Sometimes an au pair has a hard time getting the kids under control. Your kids can behave totally different with you, but just as with grandma and grandpa or aunt and uncle, the kids try to explore their borders with the new au pair.
They provoke, they overdo it, they might even insult or hit the au pair. Of course the own children are angels in the eyes of the parents and it’s hard to admit that the children might have a problem getting used to someone who is new in the family.
Your children are no angels
As much as you want to believe that your children behave the exact same way with the au pair as they do with you, you have to realize that they don’t. They are testing their borders, so they won’t listen to the au pair immediately only because you told them to. They might yell at the au pair and convince the new family member that they are allowed to do certain things, although they are not. Watching TV right after school? You probably have a rule for that. Note that your kids will tell the au pair something different and bother her/him with the question to watch TV for quite some time. The au pair, new to the whole situation might give up at some point, because she or he will be confused what is right. If she/he has understood something that you explained the wrong way, because, not only is she/he new to the situation, but also new to the language, there might be misunderstandings.
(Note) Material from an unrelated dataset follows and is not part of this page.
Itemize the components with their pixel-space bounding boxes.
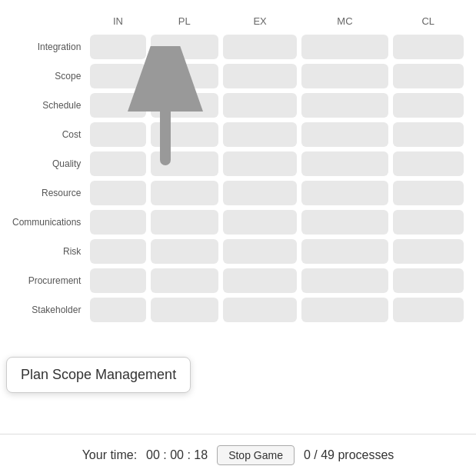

So when your au pair is sitting at the kitchen table in the evening, when you come back from work and she/he talks to you about her/his day and how hard it was with the children, be understanding. The au pair that is totally new to the family won’t have a reason to lie to you about your kids. It is possible that your kids have done something wrong, so get your kids, ask them about what happened, and make them apologize to the au pair. Do not start the au pair relationship with not trusting or believing her/him. Make her/him feel understood and welcome.